Release Date: February 9, 2025
Overview
In episode 339 of This American Life, titled "Break-Up," host Ira Glass delves deep into the multifaceted experiences of breakups. Inspired by a listener's request for stories centered specifically around the act of breaking up, the episode is structured into four compelling acts. Each segment explores different dimensions of ending relationships, from personal introspection and creative expression to legal reforms and poignant narratives. Notable quotes from the episode's participants are included to highlight key emotions and insights.
Summary
Starlee Kine shares her unconventional approach to coping with a breakup by attempting to write her own breakup song. Despite feeling overwhelmed by the clichéd yet deeply personal emotions of heartbreak, Starlee seeks guidance from none other than Phil Collins, whose music had both comforted and exacerbated her pain.
Key Points:
Notable Quotes:
Timestamps:
Summary
This act revisits a 1987 interview with Betsy Allison Walter, an eight-year-old grappling with her parents' impending divorce. Through archival recordings and a reflective interview with Betsy (now Betsy New Schneider), the episode examines how children process parental breakups and the enduring quest for answers.
Key Points:
Notable Quotes:
Timestamps:
Summary
Barry Berkman, a New York divorce lawyer, recounts his transition from traditional adversarial divorces to the collaborative divorce model. Dissatisfied with the emotional toll and inherent conflicts of standard divorce proceedings, Barry sought a more amicable approach that prioritizes understanding and minimizes resentment.
Key Points:
Notable Quotes:
Timestamps:
Summary
Meryl Marco presents a poignant and humorous depiction of a man named Paul dealing with the sudden dissolution of his marriage.
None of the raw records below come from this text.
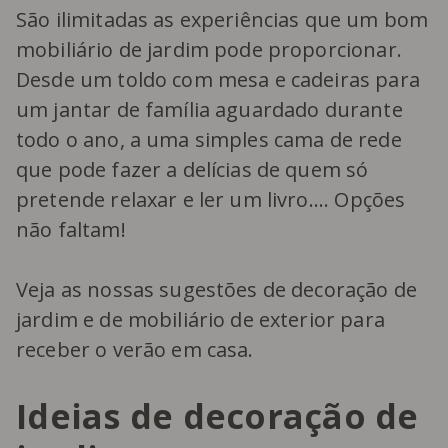
São ilimitadas as experiências que um bom
mobiliário de jardim pode proporcionar.
Desde um toldo com mesa e cadeiras para
um jantar de família aguardado durante
todo o ano, a uma simples cama de rede
que pode fazer a delícias de quem só
pretende relaxar e ler um livro.... Opções
não faltam!
Veja as nossas sugestões de decoração de
jardim e de mobiliário de exterior para
receber o verão em casa.
Ideias de decoração de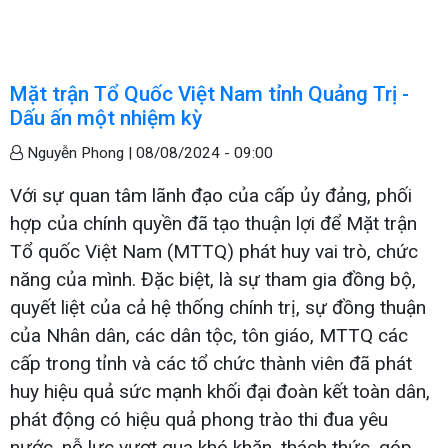
Mặt trận Tổ Quốc Việt Nam tỉnh Quảng Trị -
Dấu ấn một nhiệm kỳ
Nguyễn Phong |
08/08/2024 - 09:00
Với sự quan tâm lãnh đạo của cấp ủy đảng, phối
hợp của chính quyền đã tạo thuận lợi để Mặt trận
Tổ quốc Việt Nam (MTTQ) phát huy vai trò, chức
năng của mình. Đặc biệt, là sự tham gia đồng bộ,
quyết liệt của cả hệ thống chính trị, sự đồng thuận
của Nhân dân, các dân tộc, tôn giáo, MTTQ các
cấp trong tỉnh và các tổ chức thành viên đã phát
huy hiệu quả sức mạnh khối đại đoàn kết toàn dân,
phát động có hiệu quả phong trào thi đua yêu
nước, nỗ lực vượt qua khó khăn, thách thức, góp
Through her performance at UN Cabaret in Los Angeles, Meryl illustrates the profound sense of loss and confusion that accompanies a breakup, juxtaposed with the unwavering companionship of a dog attempting to offer comfort.
Key Points:
Notable Quotes:
Timestamps:
Conclusion
Episode 339 of This American Life masterfully encapsulates the varied dimensions of breakups, presenting personal narratives, legal perspectives, and creative expressions that resonate with anyone who has experienced the end of a relationship. Through heartfelt storytelling and insightful discussions, the episode underscores the universal yet intensely personal nature of breakups, offering listeners both empathy and understanding.
Additional Highlights:
Notable Outro:
This American Life continues to deliver thought-provoking and emotionally charged stories, making it a cornerstone for listeners seeking to understand the complexities of human relationships. Episode 339 stands as a testament to the show's ability to blend humor, sadness, and insight into a cohesive narrative that mirrors the unpredictable nature of life itself.